Wie können wir Wärme aus Sonnenenergie speichern und dann genau dann abrufen, wenn wir sie brauchen? Das war die zentrale Frage im Forschungsprojekt „SOLALA – Sonne lädt Latentwärmespeicher“. Die Antwort: Ein innovativer Wärmespeicher auf Basis von Natriumacetat (NaAc), bekannt aus Taschenwärmern – jetzt für die Energiewende gedacht.

Das Projekt „SOLALA – Sonne lädt Latentwärmespeicher“, gefördert aus dem Validierungsprogramm VIVA SAX, knüpft an das frühere ZIM-Projekt „ELAN“ an, in dem untersucht wurde, ob sich das aus Taschenwärmern bekannte Natriumacetat-Trihydrat (NaAc) auch für die Beheizung von Wohngebäuden nutzen lässt.
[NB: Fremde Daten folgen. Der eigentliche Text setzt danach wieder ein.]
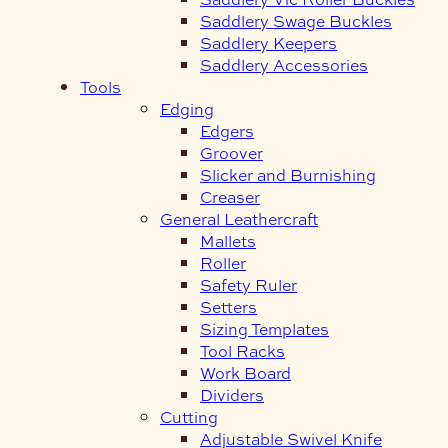
Saddlery Swage Buckles
Saddlery Keepers
Saddlery Accessories
Tools
Edging
Edgers
Groover
Slicker and Burnishing
Creaser
General Leathercraft
Mallets
Roller
Safety Ruler
Setters
Sizing Templates
Tool Racks
Work Board
Dividers
Cutting
Adjustable Swivel Knife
Ziel: CO₂-Emissionen senken

Die Energiewende verlangt CO₂-Neutralität in allen Sektoren – auch in privaten Haushalten. Ein Großteil der Emissionen entsteht durch das Heizen mit Erdgas. SOLALA verfolgt daher einen innovativen Ansatz: Wärme aus Sonnenenergie speichern und bedarfsgerecht abrufen. Während Solarthermie die gewonnene Sonnenenergie im Warmwasserspeicher bevorratet, verliert dieser täglich rund 5 % Wärmeenergie. Für eine Langzeitspeicherung ist das ungeeignet. Hier kommt NaAc ins Spiel: Das Material speichert Wärme im Phasenübergang bei 53 °C und gibt sie erst nach einem gezielten Auslösemechanismus wieder frei.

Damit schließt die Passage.